Dear Ali: I have heard that many Emirati women quit their studies or don’t like to work after graduation once they’re married. What’s your take on this? KP, Germany
Dear KP: The reality is that more marriages are delayed than women quitting their studies, because they’re eager to graduate first and get a prestigious job. Women are the leading graduates in the country and they’re leading the way when it comes to working in various fields across all government and semi-government entities.
Men and women tend to have certain roles to play in our society, and knowing which helps explain the standards and priorities of each. Yes, a woman’s family might advise what they think she should or could do, but essentially she always chooses for herself. Therefore, if a woman decides to quit her studies to take care of her family and children, she wouldn’t be criticised for that. If she wants to complete her studies and get a job before marriage, though, her opinion will also be taken into account, and her future husband’s family will have to adjust to such conditions, which almost all of them do.
I believe education is a great thing. Every person should have one. That being said, I would never judge a woman for not completing her education for the sake of her family and life if she’s happy about it.
Many people in this region believe that the toughest full-time job that any woman could have is to raise her children and take care of her family. And for that, she’s respected and appreciated a lot.

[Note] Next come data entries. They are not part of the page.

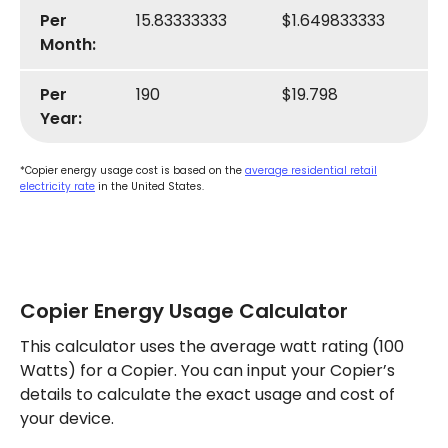
Per
15.83333333
$1.649833333
Month:
Per
190
$19.798
Year:
*Copier energy usage cost is based on the
average residential retail
electricity rate
in the United States.
Copier Energy Usage Calculator
This calculator uses the average watt rating (100
Watts) for a Copier. You can input your Copier’s
details to calculate the exact usage and cost of
your device.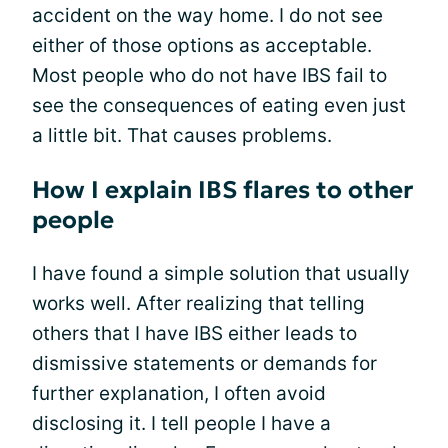
accident on the way home. I do not see
either of those options as acceptable.
Most people who do not have IBS fail to
see the consequences of eating even just
a little bit. That causes problems.
How I explain IBS flares to other
people
I have found a simple solution that usually
works well. After realizing that telling
others that I have IBS either leads to
dismissive statements or demands for
further explanation, I often avoid
disclosing it. I tell people I have a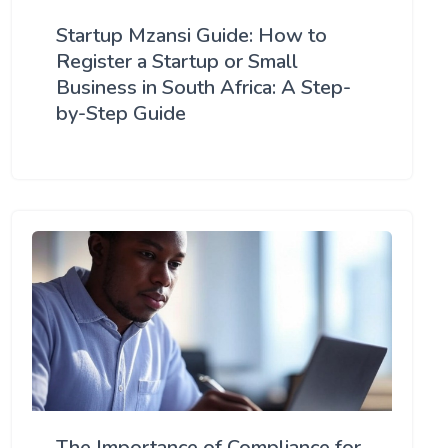
Startup Mzansi Guide: How to
Register a Startup or Small
Business in South Africa: A Step-
by-Step Guide
The Importance of Compliance for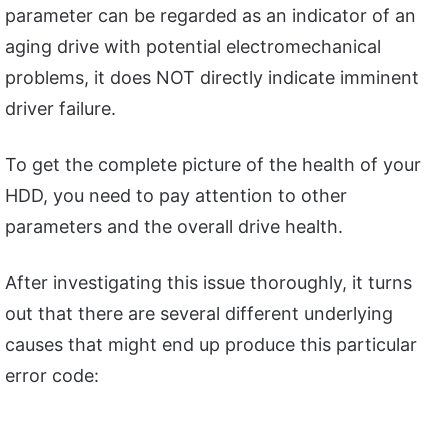
parameter can be regarded as an indicator of an
aging drive with potential electromechanical
problems, it does NOT directly indicate imminent
driver failure.
To get the complete picture of the health of your
HDD, you need to pay attention to other
parameters and the overall drive health.
After investigating this issue thoroughly, it turns
out that there are several different underlying
causes that might end up produce this particular
error code: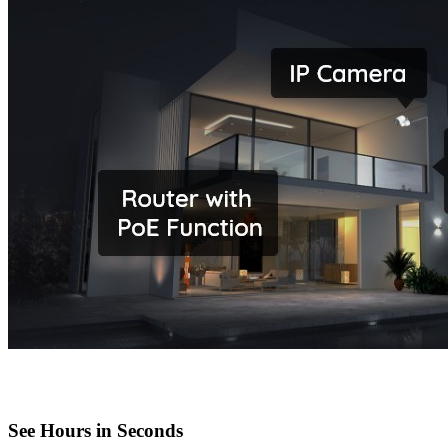
See Hours in Seconds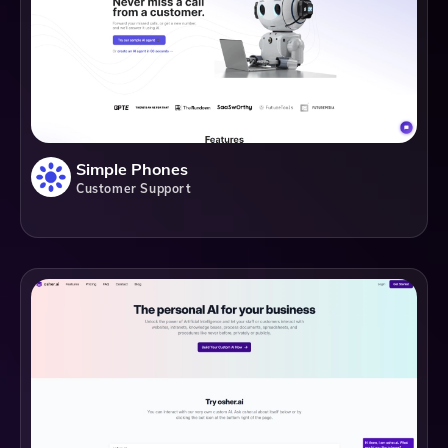
Simple Phones
Customer Support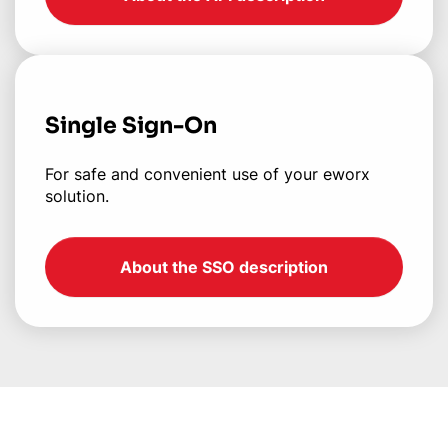
Single Sign-On
For safe and convenient use of your eworx
solution.
About the SSO description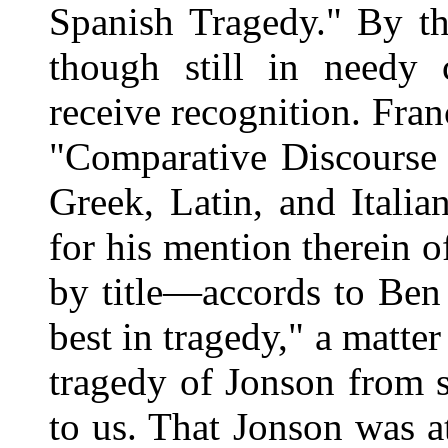
Spanish Tragedy." By th
though still in needy 
receive recognition. Fr
"Comparative Discourse 
Greek, Latin, and Italia
for his mention therein 
by title—accords to Ben
best in tragedy," a matte
tragedy of Jonson from 
to us. That Jonson was a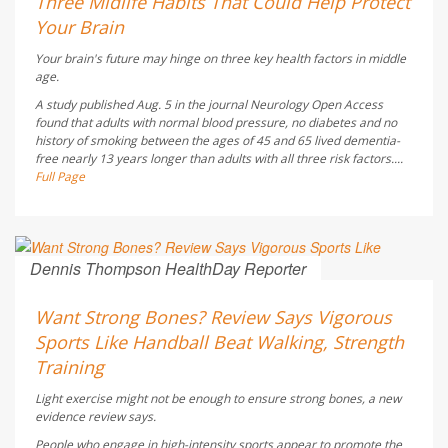
Three Midlife Habits That Could Help Protect
Your Brain
Your brain's future may hinge on three key health factors in middle
age.
A study published Aug. 5 in the journal
Neurology Open Access
found that adults with normal blood pressure, no diabetes and no
history of smoking between the ages of 45 and 65 lived dementia-
free nearly 13 years longer than adults with all three risk factors....
Full Page
Dennis Thompson HealthDay Reporter
AUGUST 6, 2026
Want Strong Bones? Review Says Vigorous
Sports Like Handball Beat Walking, Strength
Training
Light exercise might not be enough to ensure strong bones, a new
evidence review says.
People who engage in high-intensity sports appear to promote the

Dear Ali: I own a mobile phone store, and every time an Emirati comes in to purchase a smartphone, they always buy one of the few most popular brands, despite there being so many more on offer. Do you think it’s a lack of presentation skills from my employees or do Emiratis not like other brands? KJ, Abu Dhabi
Dear KJ: I’m sure your shop has a great variety of the best phones, and there’s nothing wrong with your salespeople. The reason that only a few of the brands are preferred by your Emirati customers is that they’re looking for a certain standard – it’s all about quality.

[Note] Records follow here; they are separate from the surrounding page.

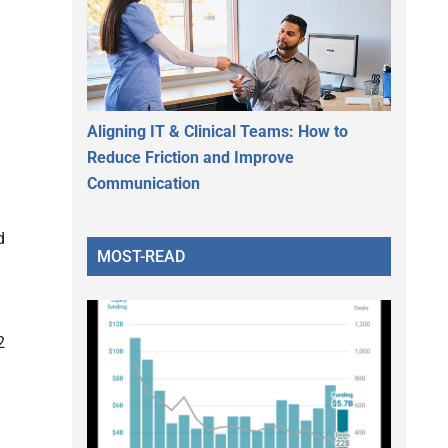
Aligning IT & Clinical Teams: How to
Reduce Friction and Improve
Communication
d
MOST-READ
2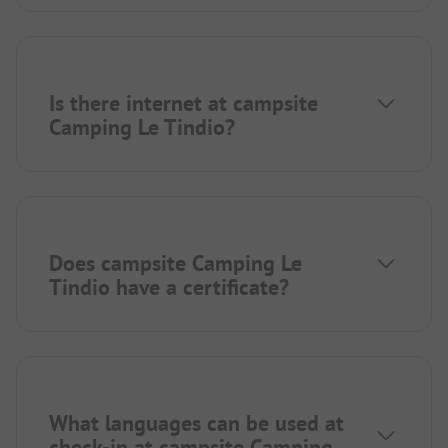
Is there internet at campsite
Camping Le Tindio?
Does campsite Camping Le
Tindio have a certificate?
What languages can be used at
check-in at campsite Camping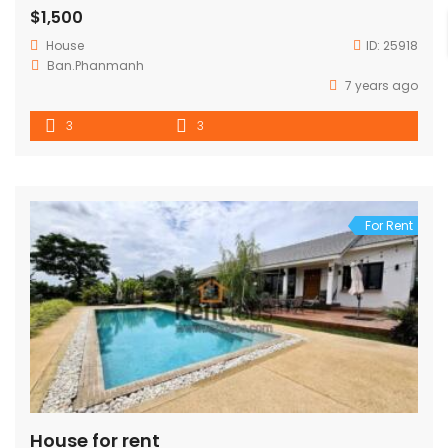
$1,500
House
ID:
25918
Ban.Phanmanh
7 years ago
3
3
For Rent
House for rent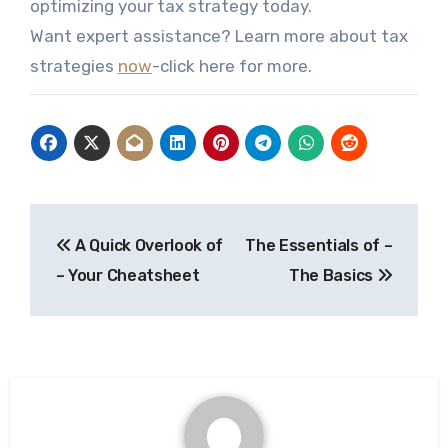
optimizing your tax strategy today.
Want expert assistance? Learn more about tax
strategies
now
-click here for more.
Post
A Quick Overlook of
The Essentials of –
navigation
– Your Cheatsheet
The Basics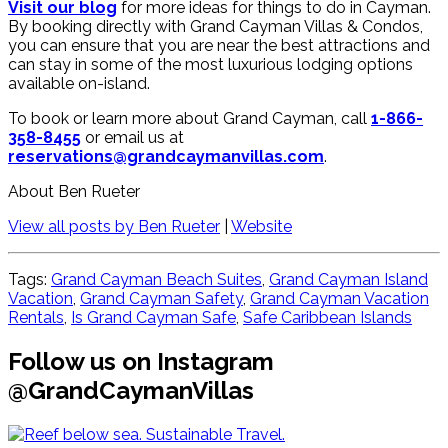
Visit our blog
for more ideas for things to do in Cayman.
By booking directly with Grand Cayman Villas & Condos,
you can ensure that you are near the best attractions and
can stay in some of the most luxurious lodging options
available on-island.
To book or learn more about Grand Cayman, call
1-866-
358-8455
or email us at
reservations@grandcaymanvillas.com
.
About Ben Rueter
View all posts by Ben Rueter
|
Website
Tags:
Grand Cayman Beach Suites
,
Grand Cayman Island
Vacation
,
Grand Cayman Safety
,
Grand Cayman Vacation
Rentals
,
Is Grand Cayman Safe​
,
Safe Caribbean Islands
Follow us on Instagram
@GrandCaymanVillas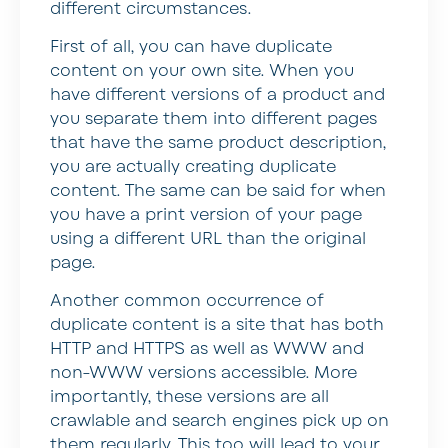
different circumstances.
First of all, you can have duplicate
content on your own site. When you
have different versions of a product and
you separate them into different pages
that have the same product description,
you are actually creating duplicate
content. The same can be said for when
you have a print version of your page
using a different URL than the original
page.
Another common occurrence of
duplicate content is a site that has both
HTTP and HTTPS as well as WWW and
non-WWW versions accessible. More
importantly, these versions are all
crawlable and search engines pick up on
them regularly. This too will lead to your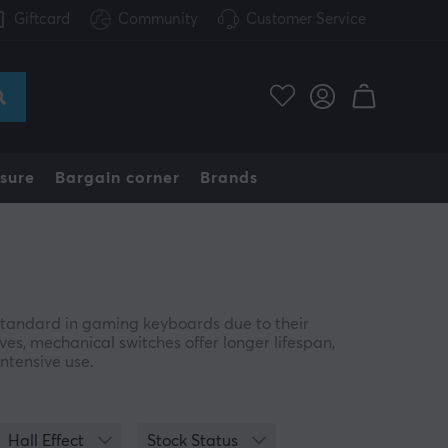
Giftcard
Community
Customer Service
sure
Bargain corner
Brands
andard in gaming keyboards due to their
es, mechanical switches offer longer lifespan,
intensive use.
e in multiple variants, typically identified by
from linear and smooth to tactile or clicky—
Hall Effect
Stock Status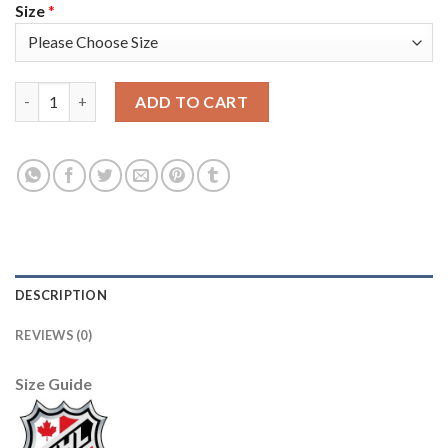
Size
*
Adidas Toronto Maple Leafs #13 Mats Sundin Red Team Canada 
ADD TO CART
DESCRIPTION
REVIEWS (0)
Size Guide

Back in the day, our society was communal and we used to trust the collective opinion. But since those times, our lifestyles may have changed, but the habits remain the same. We trust products that are more widely used and trusted by our people.
This has nothing to do with our nationality, but more about the culture we share and the language we speak. I see so many non-Emiratis who use the same phones as we do. I think it’s natural for people to go for the most-trusted brands if they can afford it.
We’re open to new ideas, technology and inventions, which quickly get accepted and implemented, especially by the younger generation. We don’t mind trying new things, but sometimes it takes time to beat the popularity of those brands that have already gained a great reputation and are more familiar to us.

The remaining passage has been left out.